▶ [Your objective]
Start at the line containing "Identify the click" and transcribe every line exactly through the end of the records below, and only those lines.

▶ [Materials provided]
□ □ □
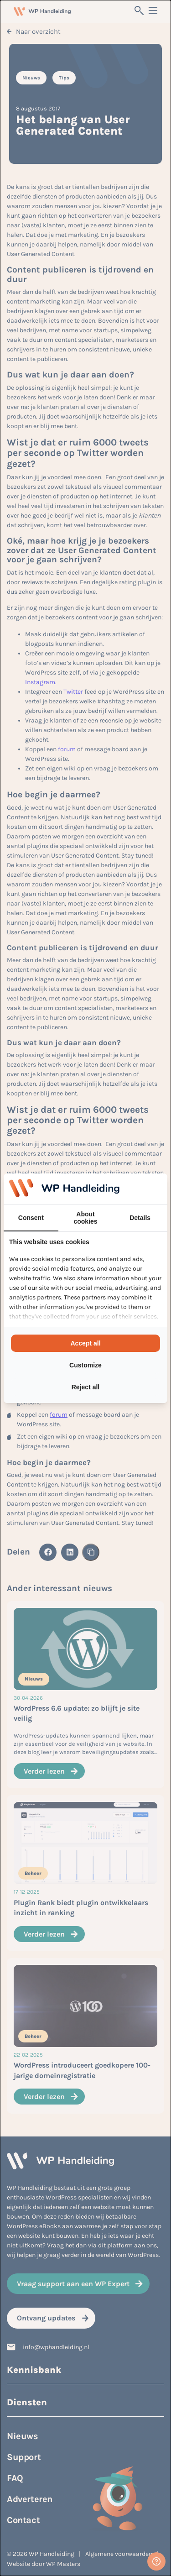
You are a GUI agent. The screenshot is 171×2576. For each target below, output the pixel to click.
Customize (85, 1365)
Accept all (85, 1343)
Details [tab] (140, 1217)
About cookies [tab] (85, 1217)
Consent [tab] (31, 1217)
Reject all (85, 1387)
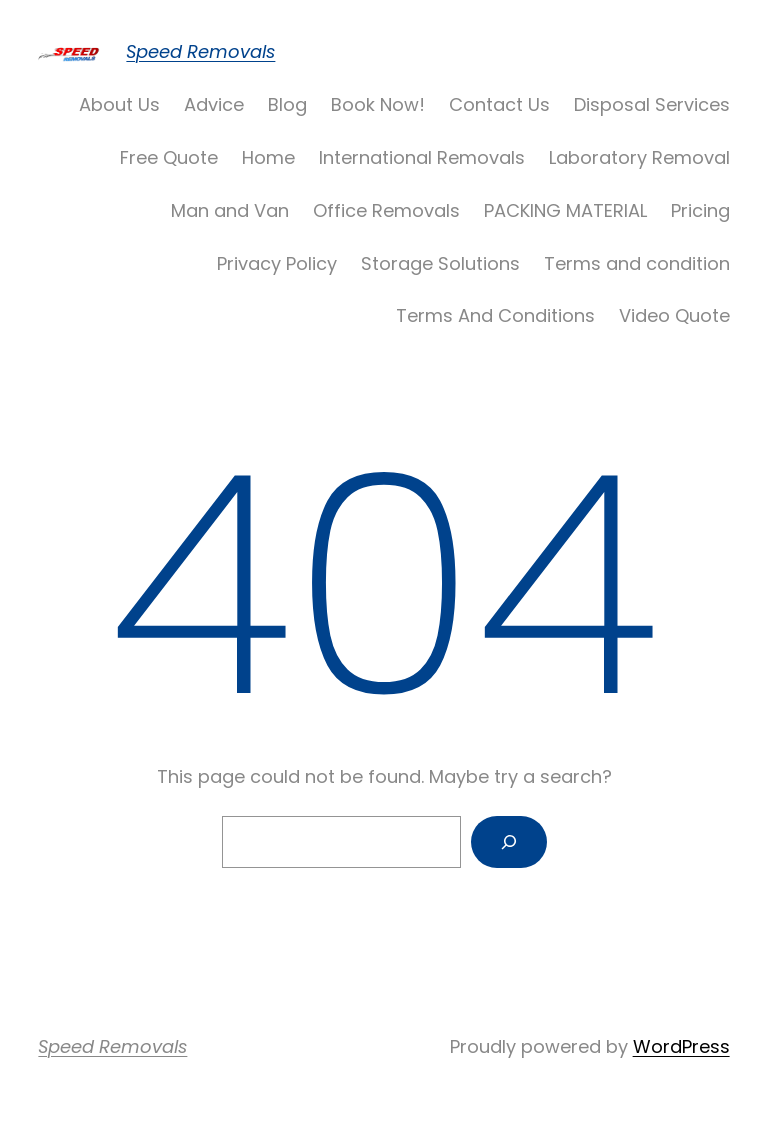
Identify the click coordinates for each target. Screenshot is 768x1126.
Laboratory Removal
□ □ □
▶ [Answer below]
Identify the click coordinates for each target. Screenshot is 768x1126.
Laboratory Removal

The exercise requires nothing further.